Sous la pression d’une actualité, dominée localement par le chahut
cathartique autour de ce qui apparait comme le début d’une déchéance
pénitentiaire et judiciaire d’une grande figure du Régime du Renouveau,
je relaie ici de larges extraits légèrement remaniés, d’un travail
académique publié dans une revue scientifique il ya peu de temps. Le
texte se construisait autour de ce que nous nommons le« régime de la
punition » qui caractérise depuis près de deux décennies, la gestion
institutionnelle de la question des détournements de fonds publics par
des hauts fonctionnaires de l’administration et des figures publiques au
Cameroun.
Conscient de la faiblesse des forces sociales et
politiques classiques, et s’efforçant de contenir les forces montantes,
le pouvoir, à travers le « gouvernement de la punition » a sans doute
révélé l'existence des formes sinueuses d'inimitié politique internes à
son propre camp.
Ces réflexionssont guidées par une hypothèse à
la fois prudente, sceptique et ouverte. La forclusion de l’effervescence
pluraliste au Cameroun n’est ni complète, ni définitivement donnée.

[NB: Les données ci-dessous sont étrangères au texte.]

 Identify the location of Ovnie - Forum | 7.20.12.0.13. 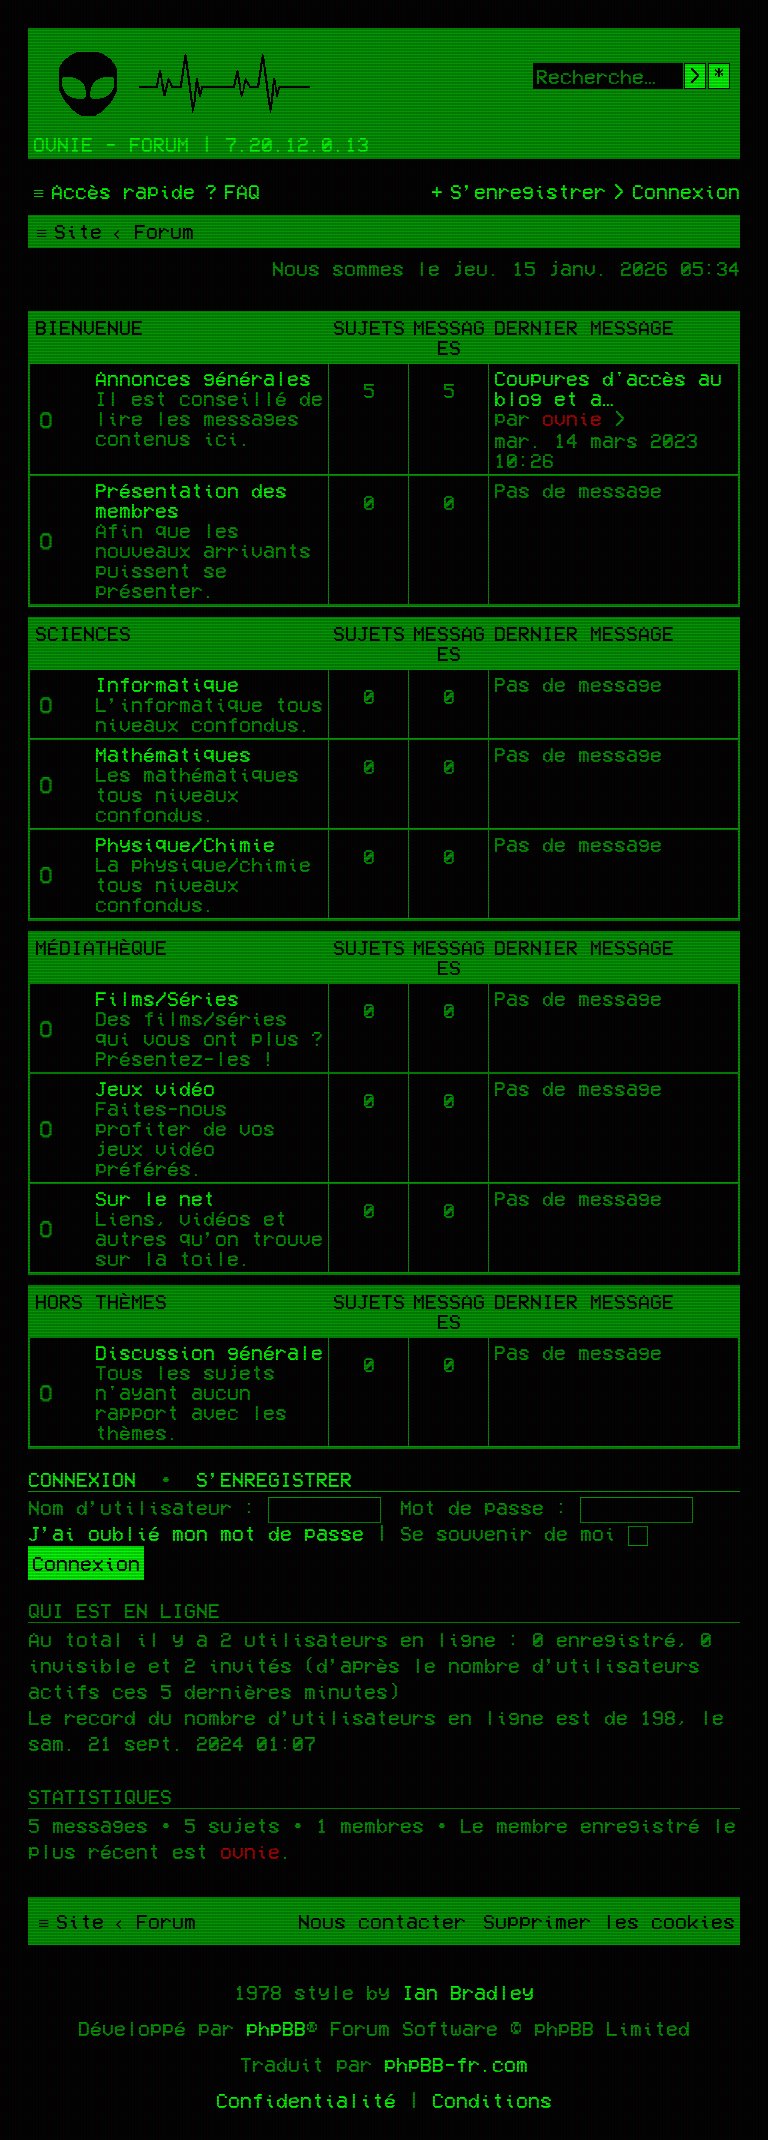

Elle procède toutefois d’une construction contrastée dans une synthèse
inédite ( et probablement fragile) entre mécanismes répressifs
classiques et surtout une certaine forme de « répression culturelle » se
nourrissant de diverses formes d’auto renoncements et d’autolimitations
notamment dans l’expression manifeste d’ambitions et de leadership au
sein de l’appareil dominant, par peur d’être « puni ».
L’anomalie
démocratique que constitue la judiciarisation de l’adversité politique,
à travers la mise en détention dans des circonstances particulièrement
contestables du leader du MRC,Maurice Kamto et de ses camarades, se
greffe aux bagarres de cours intra systémiques.Or cette effervescence
participe paradoxalement d’une forme de stabilisation hégémonique du
monopole présidentiel sur les mécanismes de contrôle des dynamiques de
la vie politique.
Ainsi, la répression des détournements,
l’administration de la justice au travers d’une mobilisation parfois
très équivoque des administrations policières, judiciaires et
pénitentiaires,tend peut-être à révéler un modèle de légitimation, de
conservation et de renouvellement des ressources du pouvoir, dans un
contexte où la très longue espérance de vie présidentielle du président
Biya, fait paradoxalement et sournoisement débat au sein même de
l’appareil dominant.
Ainsi, corruption, justice et politique vont
s’enchevêtrer pour révéler une technique inédite de renouvellement post
autoritaire des ressources de la légitimité : gouverner désormais se
réduit ici à punir.
Construire politiquement et socialement l’unanimisme
L’actualité judiciaire, dont le cours s’est considérablement accéléré
depuis près de deux décennies au Cameroun, avec diverses auditions à la
Police judiciaire, l’interpellation et l’incarcération de figures
importantes de la vie publique locale, fait débat. En dépit d’une
communication institutionnelle relativement sournoise sur la question,
l’opération dite «Épervier», bénéficie d’une large couverture médiatique
par la presse dite privée. Ce débat est épisodiquement relancé, enrichi
et animé à la faveur d’une certaine exubérance éditoriale et d’une
féconde inspiration littéraire de certains « grands prisonniers »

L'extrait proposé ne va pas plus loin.